| Your assignment |
If an entry holds a picture, leave the picture out and copy the rest exactly.

| Stored data entries |
####################

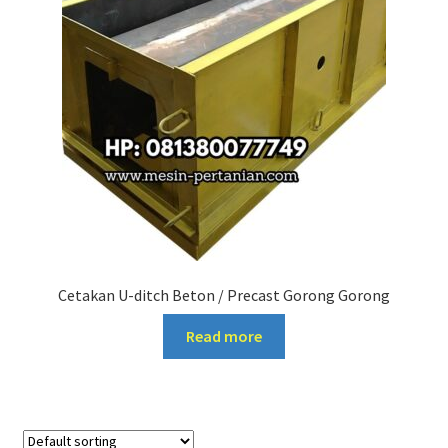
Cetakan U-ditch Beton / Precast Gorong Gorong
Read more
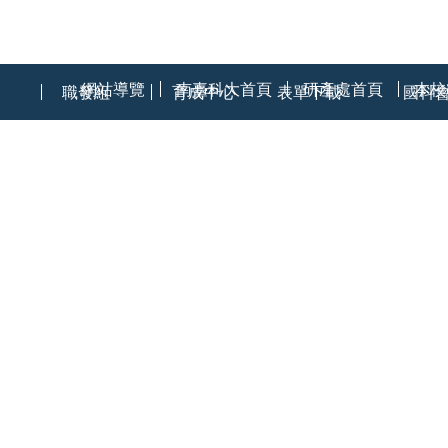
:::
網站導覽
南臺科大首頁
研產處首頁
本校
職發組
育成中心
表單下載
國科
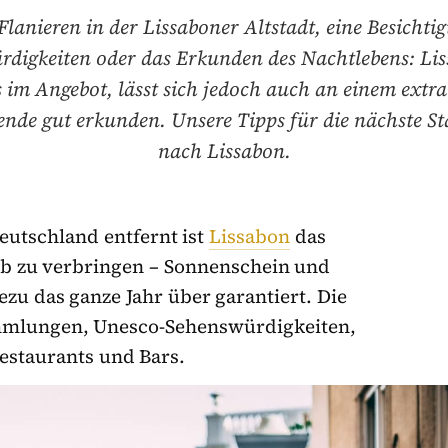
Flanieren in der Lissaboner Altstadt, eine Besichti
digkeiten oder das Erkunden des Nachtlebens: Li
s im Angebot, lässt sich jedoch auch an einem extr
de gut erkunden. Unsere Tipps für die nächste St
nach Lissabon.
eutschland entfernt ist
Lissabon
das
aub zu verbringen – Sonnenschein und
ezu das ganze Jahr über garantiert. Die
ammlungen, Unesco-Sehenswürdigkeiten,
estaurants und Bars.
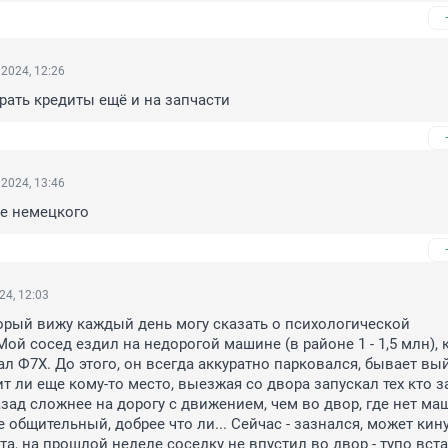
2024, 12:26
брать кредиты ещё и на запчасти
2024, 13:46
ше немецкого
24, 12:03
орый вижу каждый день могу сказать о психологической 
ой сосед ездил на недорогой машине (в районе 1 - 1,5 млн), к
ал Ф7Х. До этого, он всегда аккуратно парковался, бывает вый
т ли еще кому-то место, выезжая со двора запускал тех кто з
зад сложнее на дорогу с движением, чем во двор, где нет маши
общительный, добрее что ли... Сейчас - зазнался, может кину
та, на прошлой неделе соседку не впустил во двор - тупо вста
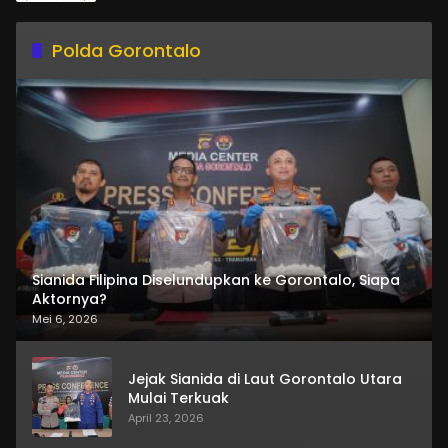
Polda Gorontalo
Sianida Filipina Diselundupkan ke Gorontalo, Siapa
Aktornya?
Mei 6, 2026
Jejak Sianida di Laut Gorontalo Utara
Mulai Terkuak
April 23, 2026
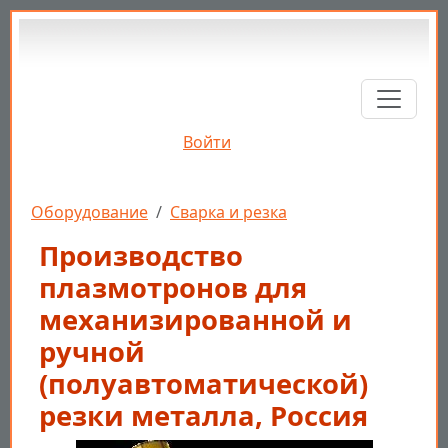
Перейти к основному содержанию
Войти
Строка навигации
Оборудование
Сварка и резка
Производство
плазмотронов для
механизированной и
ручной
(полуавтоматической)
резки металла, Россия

####################

| Exercise result |
Cetakan U-ditch Beton / Precast Gorong Gorong
Read more
:::
網站導覽
南臺科大首頁
研產處首頁
本校
職發組
育成中心
表單下載
國科
Flanieren in der Lissaboner Altstadt, eine Besichti
digkeiten oder das Erkunden des Nachtlebens: Li
s im Angebot, lässt sich jedoch auch an einem extr
de gut erkunden. Unsere Tipps für die nächste St
nach Lissabon.
eutschland entfernt ist
Lissabon
das
aub zu verbringen – Sonnenschein und
ezu das ganze Jahr über garantiert. Die
ammlungen, Unesco-Sehenswürdigkeiten,
estaurants und Bars.
2024, 12:26
брать кредиты ещё и на запчасти
2024, 13:46
ше немецкого
24, 12:03
орый вижу каждый день могу сказать о психологической 
ой сосед ездил на недорогой машине (в районе 1 - 1,5 млн), к
ал Ф7Х. До этого, он всегда аккуратно парковался, бывает вый
т ли еще кому-то место, выезжая со двора запускал тех кто з
зад сложнее на дорогу с движением, чем во двор, где нет маши
общительный, добрее что ли... Сейчас - зазнался, может кину
та, на прошлой неделе соседку не впустил во двор - тупо вста
Polda Gorontalo
Sianida Filipina Diselundupkan ke Gorontalo, Siapa
Aktornya?
Mei 6, 2026
Jejak Sianida di Laut Gorontalo Utara
Mulai Terkuak
April 23, 2026
Перейти к основному содержанию
Войти
Строка навигации
Оборудование
Сварка и резка
Производство
плазмотронов для
механизированной и
ручной
(полуавтоматической)
резки металла, Россия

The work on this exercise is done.